As a general rule, Halacha allows benefitting from a Melacha performed on Shabbat by a non-Jew for a non-Jew, as long as it is clear that no additional Melacha was performed for a Jew. However, the Shulhan Aruch (Orah Haim 325:6) makes an exception when it comes to bread. If a non-Jew bakes bread for himself on Shabbat, even though all the ingredients are kosher, a Jew may not partake of this bread. (The Shulhan Aruch writes that this is permissible only “Bi’she’at Ha’dahak” – under extenuating circumstances.) The question thus arises as to the reason for this exception, and whether it applies to freshly-brewed coffee, as well.
The Mishna Berura (Rav Yisrael Meir Kagan, 1839-1933) brings two reasons for this Halacha. The first reason is that the bread is forbidden because of the rule of “Nolad,” which forbids making use of something which came into existence before Shabbat. Bread baked on Shabbat did not exist before Shabbat, as when Shabbat began there was only flour and the other ingredients, and thus the bread is forbidden on Shabbat.
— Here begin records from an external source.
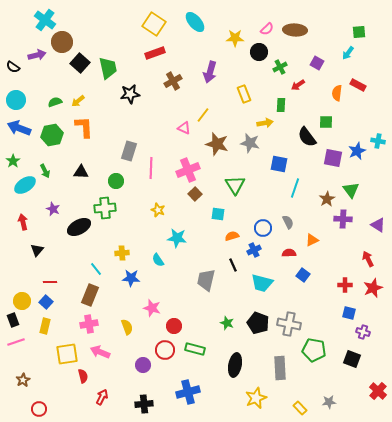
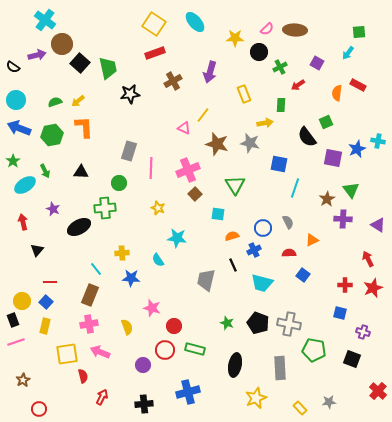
brown circle at (62, 42): moved 2 px down
green square at (326, 122): rotated 24 degrees counterclockwise
blue star at (357, 151): moved 2 px up
green circle at (116, 181): moved 3 px right, 2 px down
yellow star at (158, 210): moved 2 px up
blue square at (349, 313): moved 9 px left
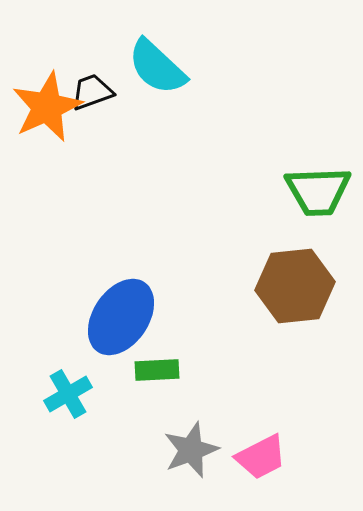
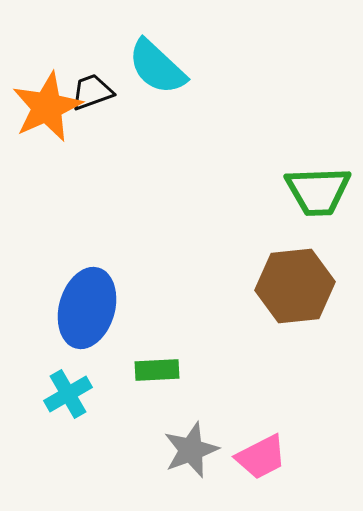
blue ellipse: moved 34 px left, 9 px up; rotated 18 degrees counterclockwise
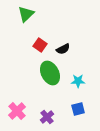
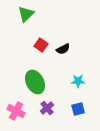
red square: moved 1 px right
green ellipse: moved 15 px left, 9 px down
pink cross: moved 1 px left; rotated 18 degrees counterclockwise
purple cross: moved 9 px up
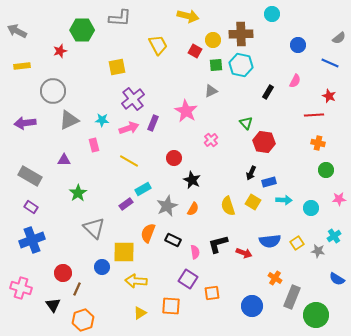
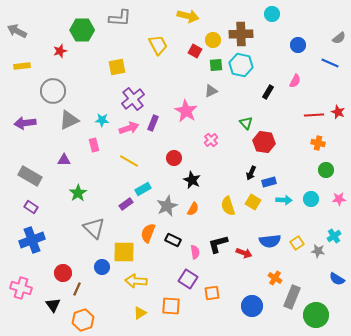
red star at (329, 96): moved 9 px right, 16 px down
cyan circle at (311, 208): moved 9 px up
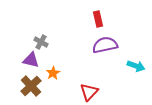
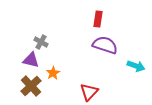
red rectangle: rotated 21 degrees clockwise
purple semicircle: rotated 30 degrees clockwise
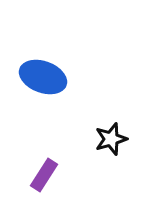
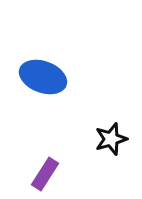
purple rectangle: moved 1 px right, 1 px up
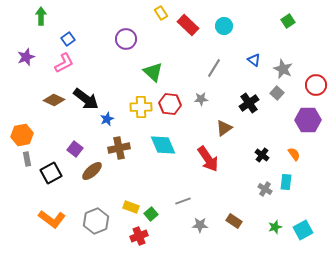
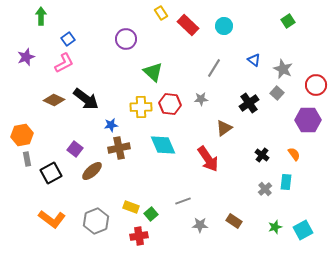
blue star at (107, 119): moved 4 px right, 6 px down; rotated 16 degrees clockwise
gray cross at (265, 189): rotated 16 degrees clockwise
red cross at (139, 236): rotated 12 degrees clockwise
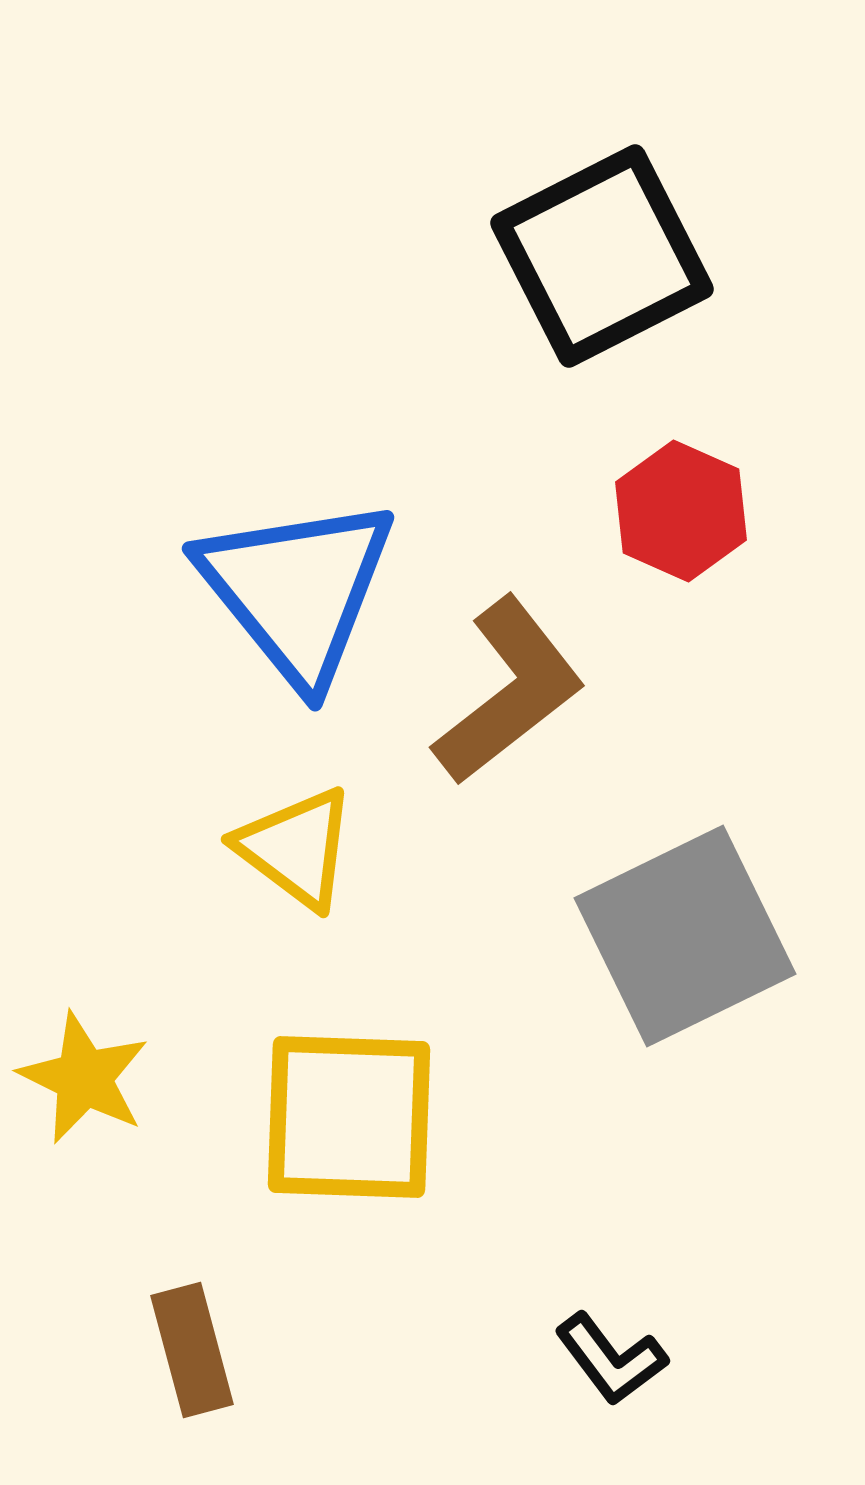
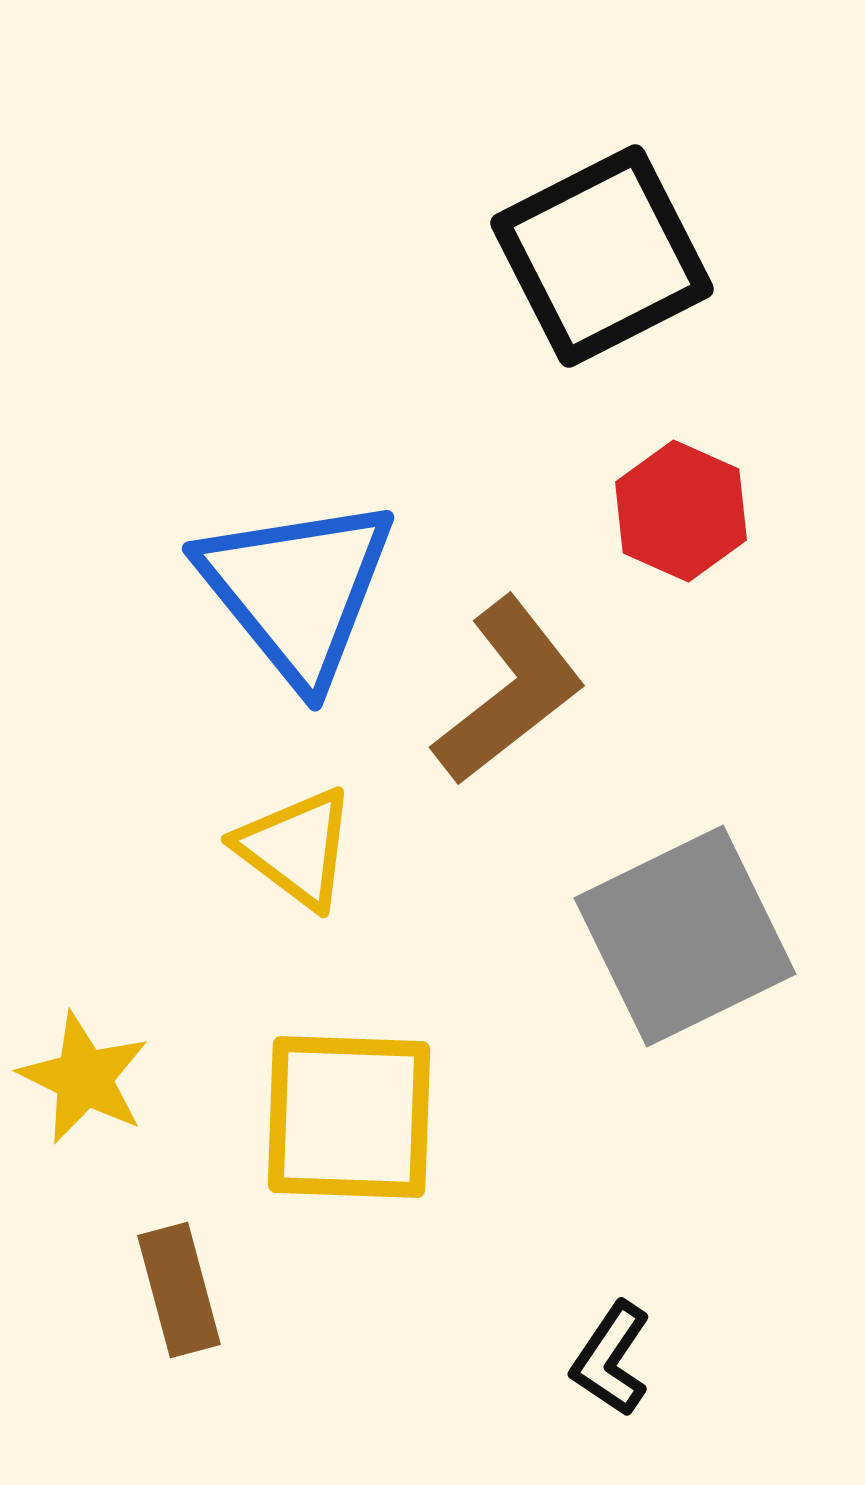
brown rectangle: moved 13 px left, 60 px up
black L-shape: rotated 71 degrees clockwise
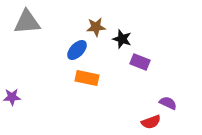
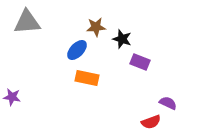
purple star: rotated 12 degrees clockwise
The second possibility, which the Mishna Berura cites from the Mordechi, is that since people are drawn after food, the Sages forbade partaking of food prepared on Shabbat by non-Jews for non-Jews. If this were allowed, the Sages feared, then people might then ask non-Jews to prepare food for them on Shabbat, in violation of Halacha.
The Ben Ish Hai (Rav Yosef Haim of Baghdad, 1833-1909) discusses (in Parashat Teruma) the question of how this might affect the status of coffee prepared by gentiles on Shabbat. The context of his discussion is the practice that many Jews in Baghdad had at that time to drink coffee in gentile shops on Shabbat. They would make an arrangement with the shopkeepers before Shabbat to avoid having to pay money on Shabbat, and then enjoy on Shabbat the freshly-brewed coffee which was prepared by the gentile shopkeepers for their predominantly non-Jewish clientele. The Ben Ish Hai writes that as for the first concern, the prohibition of “Nolad,” one could argue that coffee, unlike bread, does not fall under this category. After all, coffee is, essentially, flavored water, and the water and coffee beans both existed before Shabbat. Coffee differs in this respect from bread, which is an entirely new entity once it is baked. Therefore, one could certainly contend that coffee brewed on Shabbat should not be forbidden on the grounds of “Nolad.” (The Ben Ish Hai draws proof from the fact that we recite “Sha’hakol” on coffee, not “Ha’etz,” indicating that Halacha treats coffee essentially as flavored water.) However, the Ben Ish Hai writes, the second concern – that food prepared by gentiles on Shabbat is treated differently than other cases of Melacha performed by gentiles – would, seemingly, apply to coffee just as it does to bread. Just as bread baked on Shabbat is forbidden due to the concern that one might ask a gentile to prepare bread for him on Shabbat, by the same token, coffee should be forbidden out of the concern that one might ask a gentile to brew coffee for him.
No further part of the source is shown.